Vu leurs conditions de travail, Félicienne et Max ne se voyaient finalement qu'à peine, sauf les dimanches pour aller promener le petit – lequel petit, d'abord farouche avec Max, finit par se laisser apprivoiser au point de devenir très familier, de plus en plus familier, bientôt beaucoup trop familier au goût de Max. On allait au Champ-de-Mars le dimanche, on allait aux Halles, dans les parcs, on allait faire un tour sur les Champs-Élysées. Cela faisait toujours quelque chose à Max quand Félicienne proposait le parc Monceau. Il ne redoutait plus la statue de Gounod à côté de la buvette, ni même celle de Chopin près du coin réservé aux enfants, où le petit trépignait sans cesse pour obtenir un tour supplémentaire de n’importe quoi.

Cependant, Max commença de se lasser. Bizarrement, s'il s'était assez vite habitué à son nouvel aspect physique, il avait en revanche beaucoup plus de mal à ce qu'on l'appelât Paul, mais peut-être finirait-il par s'y faire aussi. Le temps passait ainsi dans une ambiance de salle d'attente, à feuilleter des revues aussi périmées, radoteuses et froissées que Félicienne elle-même. Que savait-il d'ailleurs au fond de Félicienne sinon qu'elle se perdait en ressassements insanes, assurant amèrement avoir eu dans sa jeunesse des mensurations de rêve, le don des langues et l'oreille absolue. Mais, issue d'un milieu modeste, elle avait dû entrer tôt dans la vie active, sacrifiant ainsi une multiple carrière de top-model mondial, d'interprète internationale et de concertiste universelle en abandonnant le piano. Tout en découpant le gigot du dimanche, Max cachait derrière son indifférence le soulagement que lui procurait cette troisième information.

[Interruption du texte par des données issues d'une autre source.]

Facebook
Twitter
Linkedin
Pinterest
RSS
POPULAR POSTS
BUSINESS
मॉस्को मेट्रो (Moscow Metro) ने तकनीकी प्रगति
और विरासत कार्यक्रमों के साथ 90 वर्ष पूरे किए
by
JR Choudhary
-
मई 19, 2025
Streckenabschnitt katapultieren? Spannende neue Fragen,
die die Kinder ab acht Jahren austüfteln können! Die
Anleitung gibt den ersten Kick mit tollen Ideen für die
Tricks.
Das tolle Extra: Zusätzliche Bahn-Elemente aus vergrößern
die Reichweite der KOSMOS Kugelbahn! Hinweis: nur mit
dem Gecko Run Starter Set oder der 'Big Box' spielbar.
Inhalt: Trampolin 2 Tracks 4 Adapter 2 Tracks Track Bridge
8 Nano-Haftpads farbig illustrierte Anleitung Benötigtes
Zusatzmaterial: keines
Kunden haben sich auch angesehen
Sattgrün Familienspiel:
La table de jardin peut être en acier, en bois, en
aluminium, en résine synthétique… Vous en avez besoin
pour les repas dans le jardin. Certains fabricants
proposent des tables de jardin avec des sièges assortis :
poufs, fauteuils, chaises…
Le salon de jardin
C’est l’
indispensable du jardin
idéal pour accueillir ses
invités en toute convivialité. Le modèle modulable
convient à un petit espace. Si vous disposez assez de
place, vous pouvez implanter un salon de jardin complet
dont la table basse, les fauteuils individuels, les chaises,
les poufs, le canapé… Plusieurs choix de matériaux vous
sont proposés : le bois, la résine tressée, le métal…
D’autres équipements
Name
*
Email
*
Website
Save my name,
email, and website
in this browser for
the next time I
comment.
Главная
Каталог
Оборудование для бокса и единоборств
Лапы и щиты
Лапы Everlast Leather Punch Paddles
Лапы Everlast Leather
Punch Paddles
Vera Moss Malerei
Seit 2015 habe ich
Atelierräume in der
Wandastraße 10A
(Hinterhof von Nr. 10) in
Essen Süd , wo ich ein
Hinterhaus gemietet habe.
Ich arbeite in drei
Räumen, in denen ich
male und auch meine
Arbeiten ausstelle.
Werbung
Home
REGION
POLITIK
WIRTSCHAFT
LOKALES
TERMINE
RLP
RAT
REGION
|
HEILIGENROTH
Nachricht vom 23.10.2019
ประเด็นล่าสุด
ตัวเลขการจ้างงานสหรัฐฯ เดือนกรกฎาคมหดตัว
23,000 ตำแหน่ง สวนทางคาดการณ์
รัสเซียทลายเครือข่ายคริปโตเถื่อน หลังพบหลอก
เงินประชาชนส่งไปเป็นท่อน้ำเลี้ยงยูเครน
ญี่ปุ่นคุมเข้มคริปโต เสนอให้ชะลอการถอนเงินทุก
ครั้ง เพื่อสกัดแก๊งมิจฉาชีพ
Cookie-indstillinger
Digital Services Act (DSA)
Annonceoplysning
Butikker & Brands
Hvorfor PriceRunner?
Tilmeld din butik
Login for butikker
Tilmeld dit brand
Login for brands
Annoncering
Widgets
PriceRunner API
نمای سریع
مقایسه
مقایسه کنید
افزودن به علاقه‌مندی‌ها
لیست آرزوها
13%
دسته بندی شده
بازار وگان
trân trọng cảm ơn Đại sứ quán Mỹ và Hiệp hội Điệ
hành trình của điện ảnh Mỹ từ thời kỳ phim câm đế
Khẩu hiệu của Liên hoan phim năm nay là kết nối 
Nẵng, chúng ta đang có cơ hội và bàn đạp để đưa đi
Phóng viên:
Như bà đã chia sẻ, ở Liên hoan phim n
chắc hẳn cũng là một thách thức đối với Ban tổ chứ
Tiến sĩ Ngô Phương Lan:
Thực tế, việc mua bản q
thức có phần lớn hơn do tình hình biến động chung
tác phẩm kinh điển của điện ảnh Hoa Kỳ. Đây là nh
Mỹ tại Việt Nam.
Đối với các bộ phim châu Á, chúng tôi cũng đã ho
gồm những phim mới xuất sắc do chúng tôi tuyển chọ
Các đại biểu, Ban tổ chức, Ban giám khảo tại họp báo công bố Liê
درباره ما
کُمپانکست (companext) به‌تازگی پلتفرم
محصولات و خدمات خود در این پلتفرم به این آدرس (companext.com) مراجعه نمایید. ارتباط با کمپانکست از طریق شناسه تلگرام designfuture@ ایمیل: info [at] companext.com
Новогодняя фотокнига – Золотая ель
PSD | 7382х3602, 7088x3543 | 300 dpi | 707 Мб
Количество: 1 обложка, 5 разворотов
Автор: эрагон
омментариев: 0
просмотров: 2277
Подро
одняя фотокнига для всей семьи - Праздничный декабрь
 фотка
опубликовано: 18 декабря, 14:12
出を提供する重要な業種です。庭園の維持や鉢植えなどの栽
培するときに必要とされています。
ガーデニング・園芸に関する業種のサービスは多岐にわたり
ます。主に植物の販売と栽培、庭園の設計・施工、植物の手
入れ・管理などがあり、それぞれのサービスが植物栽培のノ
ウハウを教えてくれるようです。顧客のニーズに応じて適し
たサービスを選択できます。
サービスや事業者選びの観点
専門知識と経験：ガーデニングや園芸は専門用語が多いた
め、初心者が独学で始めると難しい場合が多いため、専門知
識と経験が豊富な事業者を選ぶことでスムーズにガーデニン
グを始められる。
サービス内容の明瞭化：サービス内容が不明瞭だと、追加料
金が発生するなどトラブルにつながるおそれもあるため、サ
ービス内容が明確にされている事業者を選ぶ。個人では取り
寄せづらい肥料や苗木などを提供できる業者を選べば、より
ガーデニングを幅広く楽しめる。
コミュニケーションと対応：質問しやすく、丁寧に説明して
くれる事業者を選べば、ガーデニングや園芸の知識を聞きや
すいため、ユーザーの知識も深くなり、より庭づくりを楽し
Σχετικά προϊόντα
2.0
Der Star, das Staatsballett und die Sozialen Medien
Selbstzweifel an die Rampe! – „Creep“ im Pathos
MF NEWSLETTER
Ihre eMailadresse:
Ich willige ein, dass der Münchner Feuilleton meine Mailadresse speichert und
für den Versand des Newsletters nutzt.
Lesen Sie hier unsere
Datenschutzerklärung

L'indifférence, oui, on en arriverait là. Ça n'allait bientôt plus trop marcher, cette histoire avec Félicienne. C'est que l'amour – enfin, quand je dis l'amour, je ne sais pas si c'est le mot – n'est pas seulement volatil mais il est également soluble. Soluble dans le temps, dans l'argent, dans l'alcool, dans la vie quotidienne et dans pas mal d'autres choses encore. Et sexuellement par exemple, ça n'allait plus être ça du tout, Félicienne se rebiffant sur ce point de plus en plus souvent. Tellement peu ça que Max se passait rêveusement, souvent, un disque trouvé chez un soldeur près de la porte Saint-Denis, The Best of Doris Day à propos duquel Félicienne, se montrant alors hostile comme si elle se doutait de quelque chose, lui demandait âprement comment il pouvait perdre son temps à écouter ces conneries. Non non, disait Max, comme ça, pour rien. J'aime bien. Cela n'arrangeait pas non plus les choses de supporter de plus en plus difficilement le petit qui, techniquement très précoce, réquisitionnait le magnétoscope à son usage exclusif, privant Max de se passer comme il l'aurait voulu une des deux vidéos avec Dean Martin – les grands rôles de sa vie dans Some Came Running et Rio Bravo - achetées le même jour chez le même soldeur.